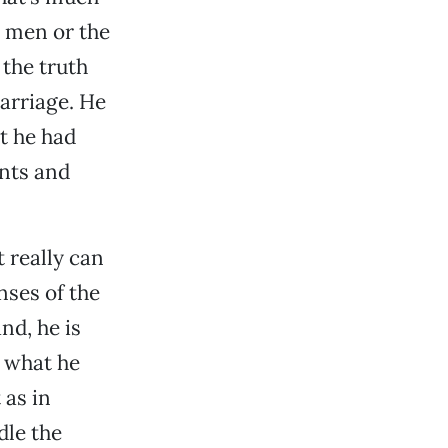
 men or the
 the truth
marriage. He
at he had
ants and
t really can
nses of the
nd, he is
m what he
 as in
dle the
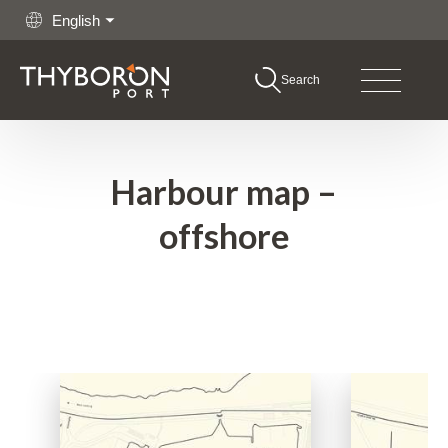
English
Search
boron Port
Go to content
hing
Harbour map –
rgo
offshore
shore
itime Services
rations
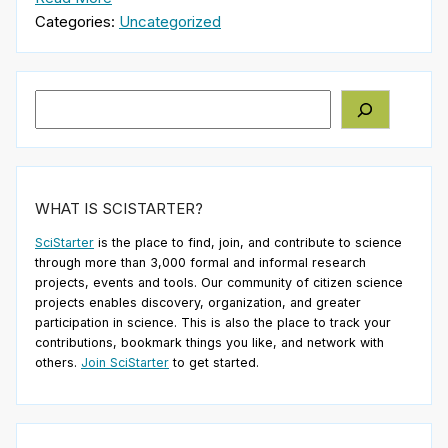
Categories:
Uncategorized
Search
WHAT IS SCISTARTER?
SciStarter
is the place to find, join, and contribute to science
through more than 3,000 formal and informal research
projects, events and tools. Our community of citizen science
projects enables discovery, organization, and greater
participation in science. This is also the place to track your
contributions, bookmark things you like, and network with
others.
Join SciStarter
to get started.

---

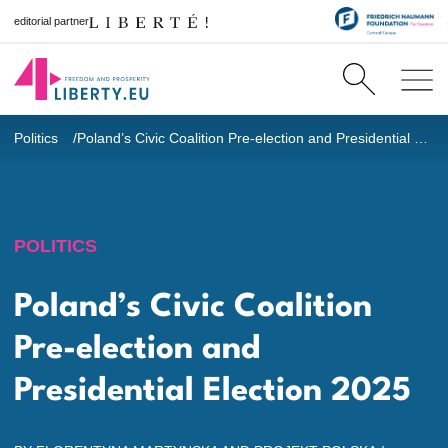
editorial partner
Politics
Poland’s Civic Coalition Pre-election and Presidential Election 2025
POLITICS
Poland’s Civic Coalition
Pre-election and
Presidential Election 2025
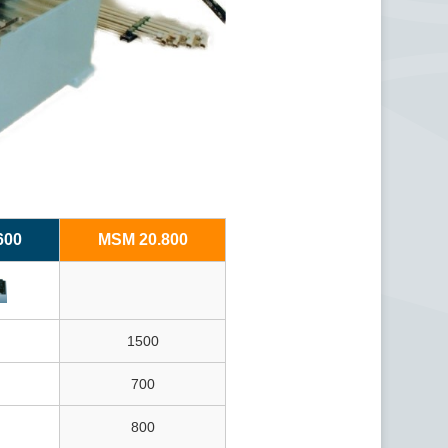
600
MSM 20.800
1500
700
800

**DIRECTIONS FOR THIS TASK:** Output exactly the lines of the listing above that start with the one holding "itime Services" and go on through the one holding "projects, events and"; leave the pictures out.

**FINISHED EXERCISE:**
itime Services
rations
Categories:
Uncategorized
Search
WHAT IS SCISTARTER?
SciStarter
is the place to find, join, and contribute to science
through more than 3,000 formal and informal research
projects, events and tools. Our community of citizen science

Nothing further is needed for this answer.